The Arbitrator may award any party any remedy to which that party is entitled under applicable law, but such remedies shall be limited to those that would be available to a party in his or her individual capacity in a court of law for the claims presented to and decided by the Arbitrator. The Arbitrator will issue a decision or award in writing, stating the essential findings of fact and conclusions of law. A court of competent jurisdiction shall have the authority to enter a judgment upon the award made pursuant to the arbitration.

Non-Retaliation

It is against Company policy for any Employee to be subject to retaliation if he or she exercises his or her right to assert claims under this Agreement.
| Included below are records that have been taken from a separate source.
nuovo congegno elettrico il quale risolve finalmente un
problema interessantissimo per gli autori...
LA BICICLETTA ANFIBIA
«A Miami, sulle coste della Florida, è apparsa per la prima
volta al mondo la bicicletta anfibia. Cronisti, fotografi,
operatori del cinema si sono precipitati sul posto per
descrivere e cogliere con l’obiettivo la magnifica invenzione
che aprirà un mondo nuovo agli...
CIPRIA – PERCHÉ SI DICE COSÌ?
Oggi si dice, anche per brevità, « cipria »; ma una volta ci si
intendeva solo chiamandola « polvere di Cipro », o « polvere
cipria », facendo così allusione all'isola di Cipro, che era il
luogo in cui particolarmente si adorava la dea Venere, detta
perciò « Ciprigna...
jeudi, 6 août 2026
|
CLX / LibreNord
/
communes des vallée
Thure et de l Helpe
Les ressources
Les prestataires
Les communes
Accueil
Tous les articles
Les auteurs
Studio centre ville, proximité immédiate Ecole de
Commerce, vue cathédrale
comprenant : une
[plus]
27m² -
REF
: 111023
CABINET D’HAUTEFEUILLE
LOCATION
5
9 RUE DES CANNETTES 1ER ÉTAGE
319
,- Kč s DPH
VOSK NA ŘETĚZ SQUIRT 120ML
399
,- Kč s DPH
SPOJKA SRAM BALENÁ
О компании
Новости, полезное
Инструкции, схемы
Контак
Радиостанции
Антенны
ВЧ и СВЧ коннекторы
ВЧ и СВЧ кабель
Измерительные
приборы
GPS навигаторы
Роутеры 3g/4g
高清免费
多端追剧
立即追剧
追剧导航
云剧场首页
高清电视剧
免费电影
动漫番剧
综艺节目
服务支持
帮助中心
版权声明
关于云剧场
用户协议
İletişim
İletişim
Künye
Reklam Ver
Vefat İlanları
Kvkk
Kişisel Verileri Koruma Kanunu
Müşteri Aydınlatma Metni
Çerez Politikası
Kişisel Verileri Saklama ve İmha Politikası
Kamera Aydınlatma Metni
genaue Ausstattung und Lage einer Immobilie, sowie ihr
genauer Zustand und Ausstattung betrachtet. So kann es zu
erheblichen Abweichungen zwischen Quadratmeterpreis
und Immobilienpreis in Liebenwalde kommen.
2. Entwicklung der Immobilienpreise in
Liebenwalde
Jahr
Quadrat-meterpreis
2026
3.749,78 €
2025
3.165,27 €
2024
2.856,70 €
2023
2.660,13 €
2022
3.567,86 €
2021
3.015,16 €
If you believe that you have been retaliated against by anyone at the Company, you should immediately report this to the AT&T Hotline at 1-888-871-2622, or go to www.tnwgrc.com/att.

Sole and Entire Agreement

This is the complete agreement of the parties on the subject of arbitration of disputes. This Agreement supersedes any prior or contemporaneous oral or written understandings on the subject. No party is relying on any representations, oral or written, on the subject of the effect, enforceability or meaning of this Agreement, except as specifically set forth in this Agreement.

Construction and Severability

If any provision of this Agreement is adjudicated to be void or otherwise unenforceable, in whole or in part, such adjudication shall not affect the validity of the remainder of the Agreement. All provisions shall remain in full force and effect based on the parties’ mutual intent to create a binding agreement to arbitrate their disputes.

Voluntary Agreement

I ACKNOWLEDGE THAT I HAVE CAREFULLY READ THIS AGREEMENT, THAT I UNDERSTAND ITS TERMS, THAT ALL UNDERSTANDINGS AND AGREEMENTS BETWEEN THE COMPANY AND ME RELATING TO THE SUBJECTS COVERED IN THE AGREEMENT ARE CONTAINED IN IT, AND THAT I HAVE ENTERED INTO THE AGREEMENT VOLUNTARILY AND NOT IN RELIANCE ON ANY PROMISES OR REPRESENTATIONS BY THE COMPANY OTHER THAN THOSE CONTAINED IN THIS AGREEMENT ITSELF.


I UNDERSTAND THAT BY SIGNING THIS AGREEMENT I AM GIVING UP MY RIGHT TO A JURY TRIAL.

I FURTHER ACKNOWLEDGE THAT I HAVE BEEN GIVEN THE OPPORTUNITY TO DISCUSS THIS AGREEMENT WITH MY PRIVATE LEGAL COUNSEL AND HAVE AVAILED MYSELF OF THAT OPPORTUNITY TO THE EXTENT I WISH TO DO SO.